What happens when you run out of weeks?

"Oh, there are only 16 of them—hopefully 19. Don has enough formations to go around."

One thing's for sure. Coryell, who's 56, will never make it into the Hall of Fame if he's called on to present his own credentials. Ask him about his innovations and his concepts and he looks annoyed. He seems to shrink a little. He talks in a voice that's barely audible. "The players, I just try to fit my offense to the players I've got," he says.

He's a fairly rugged-looking guy, well built, sturdy. He played defensive back and boxed at the University of Washington. He was a paratrooper in World War II and pulled some duty with the ski troops. He worked in the lumber camps of his native Washington, hooking cables onto logs. But when you see him in a locker room after a tough game he seems small and vulnerable.

Last Sunday Air Coryell put 28 points on the board in the first half while Quarterback Dan Fouts was passing for 250 yards.
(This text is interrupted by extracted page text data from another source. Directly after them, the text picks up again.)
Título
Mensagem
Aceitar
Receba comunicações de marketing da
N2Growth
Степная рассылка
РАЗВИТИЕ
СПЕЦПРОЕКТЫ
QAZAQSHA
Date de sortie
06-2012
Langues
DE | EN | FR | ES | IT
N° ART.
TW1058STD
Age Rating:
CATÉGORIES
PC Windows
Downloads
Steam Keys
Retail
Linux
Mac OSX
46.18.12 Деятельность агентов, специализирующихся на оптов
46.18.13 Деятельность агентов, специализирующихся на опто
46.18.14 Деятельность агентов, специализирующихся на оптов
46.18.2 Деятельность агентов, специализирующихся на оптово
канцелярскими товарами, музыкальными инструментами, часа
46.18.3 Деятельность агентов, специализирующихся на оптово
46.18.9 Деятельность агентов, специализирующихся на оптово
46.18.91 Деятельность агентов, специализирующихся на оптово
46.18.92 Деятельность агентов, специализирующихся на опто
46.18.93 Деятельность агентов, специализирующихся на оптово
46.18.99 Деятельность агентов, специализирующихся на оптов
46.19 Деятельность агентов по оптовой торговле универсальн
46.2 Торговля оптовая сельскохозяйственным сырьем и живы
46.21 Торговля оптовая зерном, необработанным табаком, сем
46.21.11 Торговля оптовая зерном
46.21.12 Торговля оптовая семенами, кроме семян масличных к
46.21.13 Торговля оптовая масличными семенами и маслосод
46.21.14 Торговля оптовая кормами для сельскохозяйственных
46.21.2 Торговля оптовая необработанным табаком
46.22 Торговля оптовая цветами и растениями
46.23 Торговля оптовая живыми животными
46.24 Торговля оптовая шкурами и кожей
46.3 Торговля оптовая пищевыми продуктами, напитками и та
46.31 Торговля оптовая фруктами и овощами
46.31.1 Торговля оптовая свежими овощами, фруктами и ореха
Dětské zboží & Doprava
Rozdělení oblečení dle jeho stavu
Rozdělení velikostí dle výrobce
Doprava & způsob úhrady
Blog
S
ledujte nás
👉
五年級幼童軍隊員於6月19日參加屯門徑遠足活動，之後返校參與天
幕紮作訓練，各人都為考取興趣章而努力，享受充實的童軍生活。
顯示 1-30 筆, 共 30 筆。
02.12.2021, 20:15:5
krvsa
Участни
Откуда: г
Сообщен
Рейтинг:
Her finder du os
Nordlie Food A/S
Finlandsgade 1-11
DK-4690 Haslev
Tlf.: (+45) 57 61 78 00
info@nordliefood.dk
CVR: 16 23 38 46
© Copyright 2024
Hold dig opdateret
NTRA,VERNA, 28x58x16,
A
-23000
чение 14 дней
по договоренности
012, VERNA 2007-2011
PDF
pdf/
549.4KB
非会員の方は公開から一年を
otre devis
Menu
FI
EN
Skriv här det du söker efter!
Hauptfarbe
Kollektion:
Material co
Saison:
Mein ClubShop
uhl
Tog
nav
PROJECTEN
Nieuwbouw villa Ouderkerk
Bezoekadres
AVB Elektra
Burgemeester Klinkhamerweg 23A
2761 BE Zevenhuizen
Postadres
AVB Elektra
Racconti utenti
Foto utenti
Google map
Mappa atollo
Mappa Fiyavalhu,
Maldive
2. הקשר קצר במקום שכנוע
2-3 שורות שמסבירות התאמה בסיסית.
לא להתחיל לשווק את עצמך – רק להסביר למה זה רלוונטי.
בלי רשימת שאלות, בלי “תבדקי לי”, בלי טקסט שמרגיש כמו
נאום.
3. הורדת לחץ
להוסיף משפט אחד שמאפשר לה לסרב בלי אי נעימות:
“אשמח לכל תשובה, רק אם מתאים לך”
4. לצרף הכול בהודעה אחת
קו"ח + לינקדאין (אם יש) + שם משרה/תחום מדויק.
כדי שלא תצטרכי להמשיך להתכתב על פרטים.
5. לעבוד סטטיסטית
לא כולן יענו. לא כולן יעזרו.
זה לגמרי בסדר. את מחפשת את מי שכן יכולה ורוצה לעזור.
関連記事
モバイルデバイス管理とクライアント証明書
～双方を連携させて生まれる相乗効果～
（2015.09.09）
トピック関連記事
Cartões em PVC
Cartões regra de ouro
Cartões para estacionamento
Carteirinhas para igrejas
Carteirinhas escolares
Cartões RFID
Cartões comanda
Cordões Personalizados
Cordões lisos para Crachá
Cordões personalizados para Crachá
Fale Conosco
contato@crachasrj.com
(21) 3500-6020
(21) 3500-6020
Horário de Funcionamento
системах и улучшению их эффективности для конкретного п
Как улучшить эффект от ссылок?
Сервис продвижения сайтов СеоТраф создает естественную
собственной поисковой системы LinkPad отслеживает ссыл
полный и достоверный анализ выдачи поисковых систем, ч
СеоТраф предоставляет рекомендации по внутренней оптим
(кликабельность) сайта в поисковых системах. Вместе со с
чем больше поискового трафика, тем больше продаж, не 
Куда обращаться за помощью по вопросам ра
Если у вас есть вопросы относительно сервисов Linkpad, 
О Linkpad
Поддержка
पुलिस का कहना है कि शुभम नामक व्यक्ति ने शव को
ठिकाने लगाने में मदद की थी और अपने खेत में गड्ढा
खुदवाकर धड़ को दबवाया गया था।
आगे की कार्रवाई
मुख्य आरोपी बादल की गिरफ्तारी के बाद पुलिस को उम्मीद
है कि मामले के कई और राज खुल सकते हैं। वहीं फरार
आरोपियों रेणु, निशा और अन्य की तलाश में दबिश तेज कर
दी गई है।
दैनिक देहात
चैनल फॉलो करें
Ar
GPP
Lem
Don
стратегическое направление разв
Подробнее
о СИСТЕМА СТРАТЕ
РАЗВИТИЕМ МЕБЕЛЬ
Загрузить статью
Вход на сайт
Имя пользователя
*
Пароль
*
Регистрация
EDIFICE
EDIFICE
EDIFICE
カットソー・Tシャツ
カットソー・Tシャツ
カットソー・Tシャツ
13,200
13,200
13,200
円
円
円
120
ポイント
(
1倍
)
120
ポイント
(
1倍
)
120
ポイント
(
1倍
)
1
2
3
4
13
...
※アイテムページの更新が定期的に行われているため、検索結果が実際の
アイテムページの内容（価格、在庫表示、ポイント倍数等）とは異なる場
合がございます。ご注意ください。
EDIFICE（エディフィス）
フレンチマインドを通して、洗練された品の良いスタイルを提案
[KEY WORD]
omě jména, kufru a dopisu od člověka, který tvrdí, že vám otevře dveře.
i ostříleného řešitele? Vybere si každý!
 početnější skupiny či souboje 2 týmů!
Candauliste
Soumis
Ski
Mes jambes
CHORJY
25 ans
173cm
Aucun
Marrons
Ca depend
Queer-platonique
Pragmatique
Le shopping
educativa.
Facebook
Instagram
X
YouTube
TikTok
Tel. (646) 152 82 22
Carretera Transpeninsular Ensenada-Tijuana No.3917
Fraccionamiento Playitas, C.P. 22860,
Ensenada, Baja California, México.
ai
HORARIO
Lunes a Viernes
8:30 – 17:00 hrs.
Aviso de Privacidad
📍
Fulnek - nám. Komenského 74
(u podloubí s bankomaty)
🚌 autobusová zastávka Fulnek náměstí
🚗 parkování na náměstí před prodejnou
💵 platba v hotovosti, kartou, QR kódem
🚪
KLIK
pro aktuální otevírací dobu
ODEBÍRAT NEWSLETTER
But in the second half Kansas City buttoned up and took away the things that were working for San Diego, and the Chiefs even looked as if they would pull the game out until their fullback, Jim Hadnot, fumbled near midfield with 4:31 left. When it was over, Coryell stood in the locker room looking tired and drained, as he always does postgame.

"Why do you like to pass so much?" he was asked. The inevitable question. The Chargers had thrown 43 times and run the ball 24, and the only reason the ratio was that close was that they were trying to sit on a lead and play ball control in the second half, which meant hand-off to Chuck Muncie. The first-half ratio was 31 passes to eight runs.